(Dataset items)
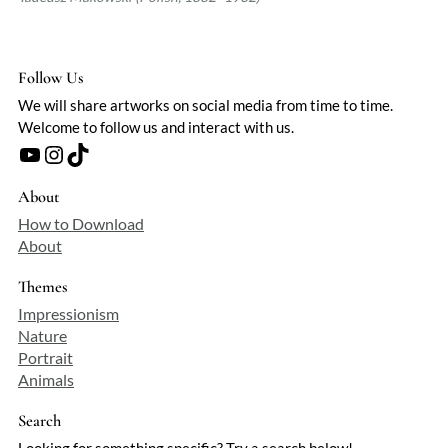
Follow Us
We will share artworks on social media from time to time.
Welcome to follow us and interact with us.
YouTube
Instagram
TikTok
About
How to Download
About
Themes
Impressionism
Nature
Portrait
Animals
Search
Looking for something specific? Try a search below!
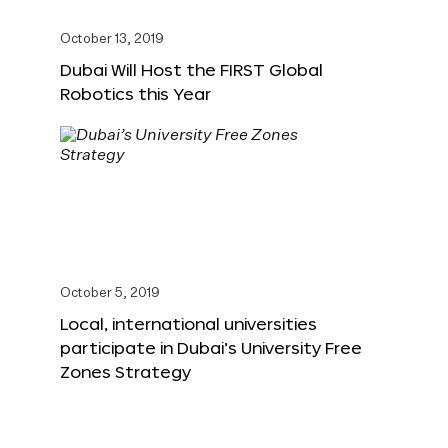
October 13, 2019
Dubai Will Host the FIRST Global
Robotics this Year
October 5, 2019
Local, international universities
participate in Dubai’s University Free
Zones Strategy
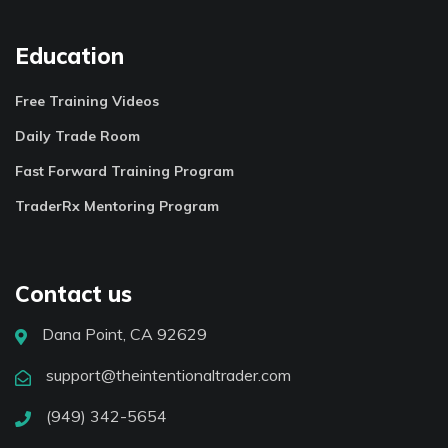
Education
Free Training Videos
Daily Trade Room
Fast Forward Training Program
TraderRx Mentoring Program
Contact us
Dana Point, CA 92629
support@theintentionaltrader.com
(949) 342-5654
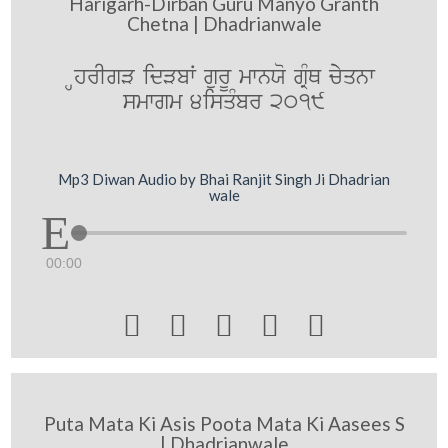
Harigarh-Dirban Guru Manyo Granth
Chetna | Dhadrianwale
HhrIgV idVbW gurU mwnXo gRMQ cyyqnw
smwgm 4isqMbr 2019
Mp3 Diwan Audio by Bhai Ranjit Singh Ji Dhadrian
wale
00:00





Puta Mata Ki Asis Poota Mata Ki Aasees S
| Dhadrianwale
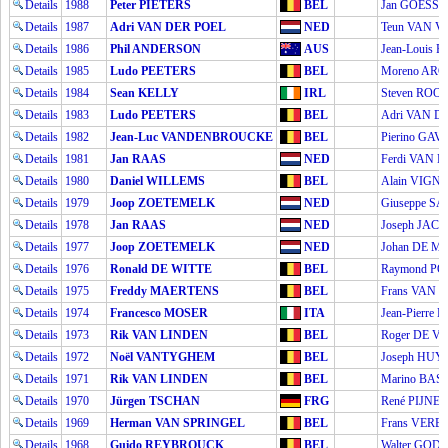
Details
1988
Peter PIETERS
BEL
Jan GOESS
Details
1987
Adri VAN DER POEL
NED
Teun VAN V
Details
1986
Phil ANDERSON
AUS
Jean-Louis 
Details
1985
Ludo PEETERS
BEL
Moreno AR
Details
1984
Sean KELLY
IRL
Steven ROO
Details
1983
Ludo PEETERS
BEL
Adri VAN D
Details
1982
Jean-Luc VANDENBROUCKE
BEL
Pierino GAV
Details
1981
Jan RAAS
NED
Ferdi VAN 
Details
1980
Daniel WILLEMS
BEL
Alain VIGN
Details
1979
Joop ZOETEMELK
NED
Giuseppe S
Details
1978
Jan RAAS
NED
Joseph JAC
Details
1977
Joop ZOETEMELK
NED
Johan DE 
Details
1976
Ronald DE WITTE
BEL
Raymond P
Details
1975
Freddy MAERTENS
BEL
Frans VAN 
Details
1974
Francesco MOSER
ITA
Jean-Pierr
Details
1973
Rik VAN LINDEN
BEL
Roger DE 
Details
1972
Noël VANTYGHEM
BEL
Joseph HU
Details
1971
Rik VAN LINDEN
BEL
Marino BAS
Details
1970
Jürgen TSCHAN
FRG
René PIJNE
Details
1969
Herman VAN SPRINGEL
BEL
Frans VERB
Details
1968
Guido REYBROUCK
BEL
Walter GOD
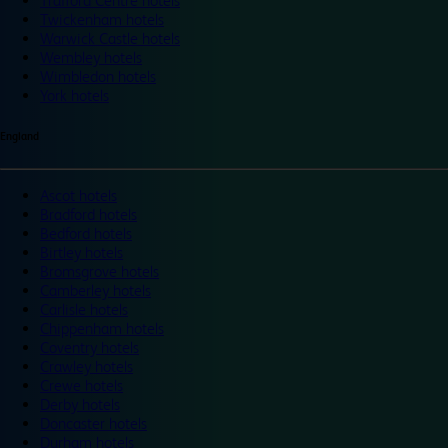
Trafford Centre hotels
Twickenham hotels
Warwick Castle hotels
Wembley hotels
Wimbledon hotels
York hotels
England
Ascot hotels
Bradford hotels
Bedford hotels
Birtley hotels
Bromsgrove hotels
Camberley hotels
Carlisle hotels
Chippenham hotels
Coventry hotels
Crawley hotels
Crewe hotels
Derby hotels
Doncaster hotels
Durham hotels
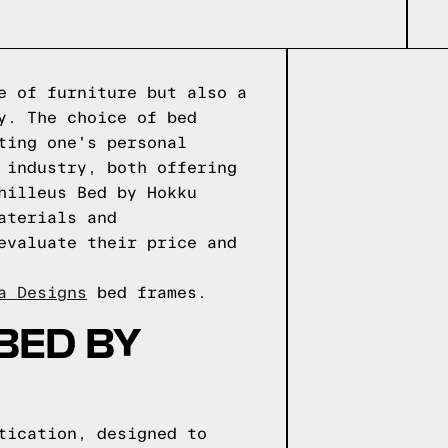
e of furniture but also a
y. The choice of bed
ting one's personal
 industry, both offering
hilleus Bed by Hokku
aterials and
evaluate their price and
a Designs
bed frames.
BED BY
tication, designed to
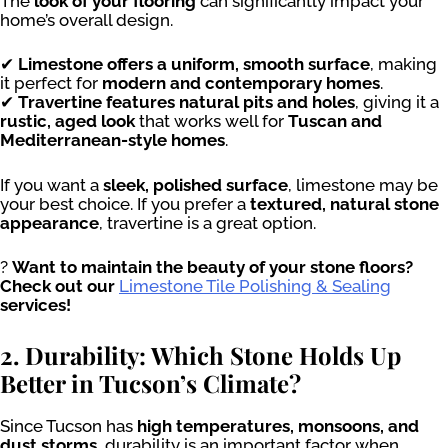
The
look of your flooring
can significantly impact your
home’s overall design.
✔
Limestone offers a uniform, smooth surface
, making
it perfect for
modern and contemporary homes
.
✔
Travertine features natural pits and holes
, giving it a
rustic, aged look
that works well for
Tuscan and
Mediterranean-style homes
.
If you want a
sleek, polished surface
, limestone may be
your best choice. If you prefer a
textured, natural stone
appearance
, travertine is a great option.
?
Want to maintain the beauty of your stone floors?
Check out our
Limestone Tile Polishing & Sealing
services!
2. Durability: Which Stone Holds Up
Better in Tucson’s Climate?
Since Tucson has
high temperatures, monsoons, and
dust storms
, durability is an important factor when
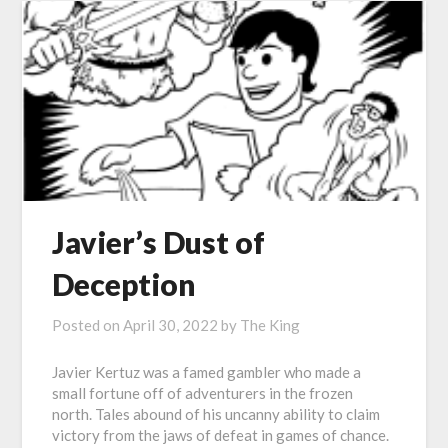
Javier’s Dust of
Deception
Posted on
April 30, 2022
by
The King
Javier Kertuz was a famed gambler who made a
small fortune off of adventurers in the frozen
north. Tales abound of his uncanny ability to claim
victory from the jaws of defeat in games of chance.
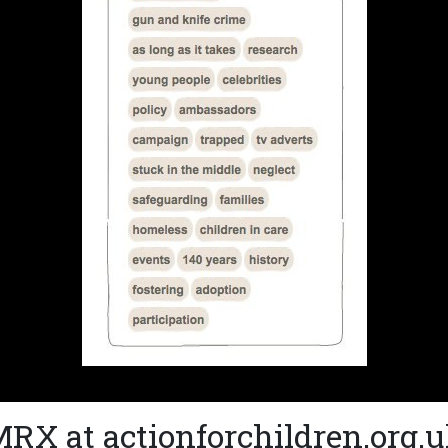
RX at actionforchildren.org.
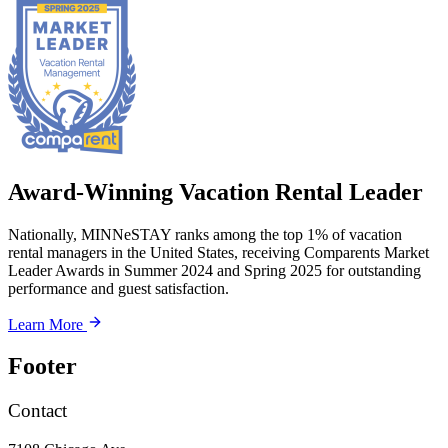
Award-Winning Vacation Rental Leader
Nationally, MINNeSTAY ranks among the top 1% of vacation
rental managers in the United States, receiving Comparents Market
Leader Awards in Summer 2024 and Spring 2025 for outstanding
performance and guest satisfaction.
Learn More
Footer
Contact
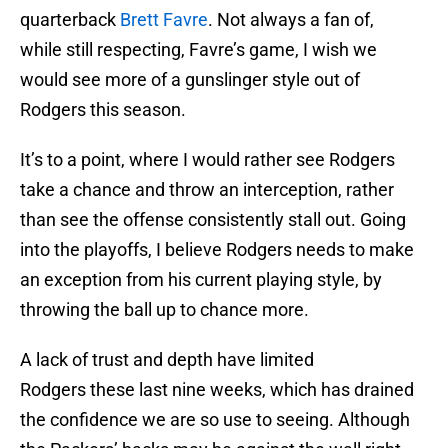
quarterback
Brett Favre
. Not always a fan of,
while still respecting, Favre’s game, I wish we
would see more of a gunslinger style out of
Rodgers this season.
It’s to a point, where I would rather see Rodgers
take a chance and throw an interception, rather
than see the offense consistently stall out. Going
into the playoffs, I believe Rodgers needs to make
an exception from his current playing style, by
throwing the ball up to chance more.
A lack of trust and depth have limited
Rodgers these last nine weeks, which has drained
the confidence we are so use to seeing. Although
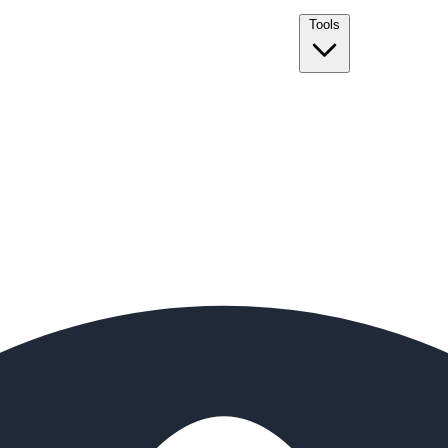
Tools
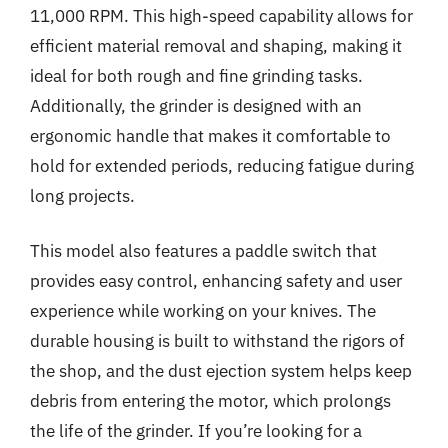
11,000 RPM. This high-speed capability allows for
efficient material removal and shaping, making it
ideal for both rough and fine grinding tasks.
Additionally, the grinder is designed with an
ergonomic handle that makes it comfortable to
hold for extended periods, reducing fatigue during
long projects.
This model also features a paddle switch that
provides easy control, enhancing safety and user
experience while working on your knives. The
durable housing is built to withstand the rigors of
the shop, and the dust ejection system helps keep
debris from entering the motor, which prolongs
the life of the grinder. If you’re looking for a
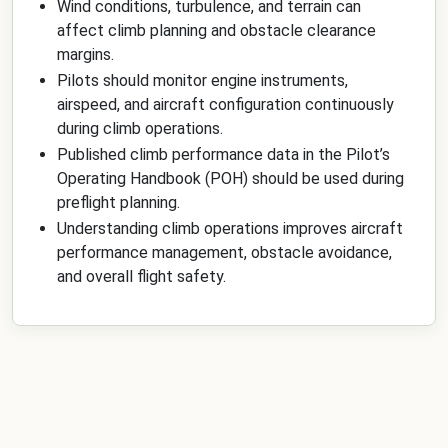
Wind conditions, turbulence, and terrain can
affect climb planning and obstacle clearance
margins.
Pilots should monitor engine instruments,
airspeed, and aircraft configuration continuously
during climb operations.
Published climb performance data in the Pilot’s
Operating Handbook (POH) should be used during
preflight planning.
Understanding climb operations improves aircraft
performance management, obstacle avoidance,
and overall flight safety.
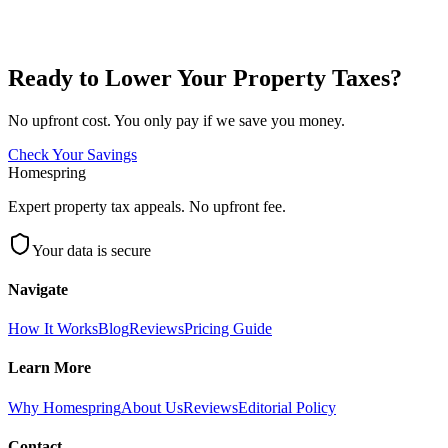
Ready to Lower Your Property Taxes?
No upfront cost. You only pay if we save you money.
Check Your Savings
Homespring
Expert property tax appeals. No upfront fee.
Your data is secure
Navigate
How It Works
Blog
Reviews
Pricing Guide
Learn More
Why Homespring
About Us
Reviews
Editorial Policy
Contact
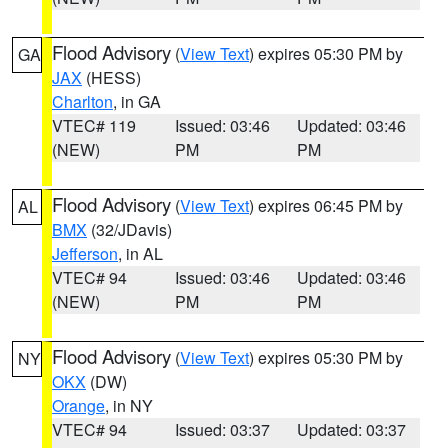
Flood Advisory
(
View Text
) expires 05:30 PM by
GA
JAX
(HESS)
Charlton
, in GA
VTEC# 119
Issued: 03:46
Updated: 03:46
(NEW)
PM
PM
Flood Advisory
(
View Text
) expires 06:45 PM by
AL
BMX
(32/JDavis)
Jefferson
, in AL
VTEC# 94
Issued: 03:46
Updated: 03:46
(NEW)
PM
PM
Flood Advisory
(
View Text
) expires 05:30 PM by
NY
OKX
(DW)
Orange
, in NY
VTEC# 94
Issued: 03:37
Updated: 03:37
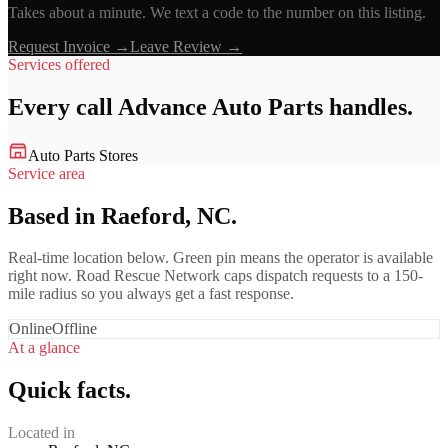
Takes about a minute. We text a code to the number on this listing.
Request Invoice →
Leave Review →
Services offered
Every call
Advance Auto Parts
handles.
Auto Parts Stores
Service area
Based in Raeford, NC.
Real-time location below. Green pin means the operator is available
right now. Road Rescue Network caps dispatch requests to a 150-
mile radius so you always get a fast response.
Online
Offline
At a glance
Quick facts.
Located in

• Task requirements: Using the records above, return word for word the lines that begin at the one containing "rustic, aged look" and end at the one containing "than see the", both of them included and no pictures.

• Finished exercise:
rustic, aged look
that works well for
Tuscan and
Mediterranean-style homes
.
If you want a
sleek, polished surface
, limestone may be
your best choice. If you prefer a
textured, natural stone
appearance
, travertine is a great option.
?
Want to maintain the beauty of your stone floors?
Check out our
Limestone Tile Polishing & Sealing
services!
2. Durability: Which Stone Holds Up
Better in Tucson’s Climate?
Since Tucson has
high temperatures, monsoons, and
dust storms
, durability is an important factor when
Javier’s Dust of
Deception
Posted on
April 30, 2022
by
The King
Javier Kertuz was a famed gambler who made a
small fortune off of adventurers in the frozen
north. Tales abound of his uncanny ability to claim
victory from the jaws of defeat in games of chance.
RX at actionforchildren.org.
Award-Winning Vacation Rental Leader
Nationally, MINNeSTAY ranks among the top 1% of vacation
rental managers in the United States, receiving Comparents Market
Leader Awards in Summer 2024 and Spring 2025 for outstanding
performance and guest satisfaction.
Learn More
Footer
Contact
quarterback
Brett Favre
. Not always a fan of,
while still respecting, Favre’s game, I wish we
would see more of a gunslinger style out of
Rodgers this season.
It’s to a point, where I would rather see Rodgers
take a chance and throw an interception, rather
than see the offense consistently stall out. Going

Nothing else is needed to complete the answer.